**WHAT YOU ARE ASKED TO DO:** For the string "dados", work out how many lines of the data contain it and give that number with nothing added.

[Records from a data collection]

--

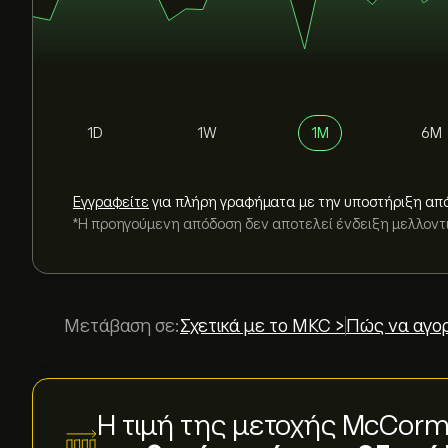
1D
1W
1M
6M
Εγγραφείτε
για πλήρη γραφήματα με την υποστήριξη απ
*Η προηγούμενη απόδοση δεν αποτελεί ένδειξη μελλον
Μετάβαση σε:
Σχετικά με το MKC >
Πώς να αγορ
Η τιμή της μετοχής McCorm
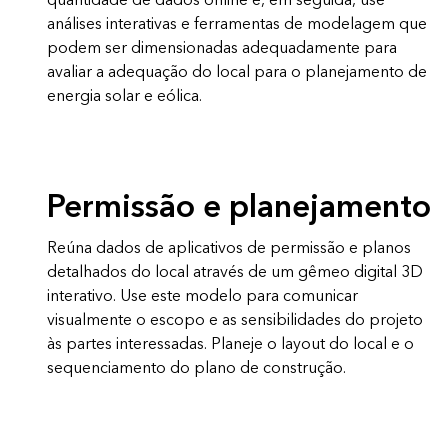
quantidade de dados online e, em seguida, use
análises interativas e ferramentas de modelagem que
podem ser dimensionadas adequadamente para
avaliar a adequação do local para o planejamento de
energia solar e eólica.
Permissão e planejamento
Reúna dados de aplicativos de permissão e planos
detalhados do local através de um gêmeo digital 3D
interativo. Use este modelo para comunicar
visualmente o escopo e as sensibilidades do projeto
às partes interessadas. Planeje o layout do local e o
sequenciamento do plano de construção.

--

**SOLUTION TO THE PROBLEM:** 2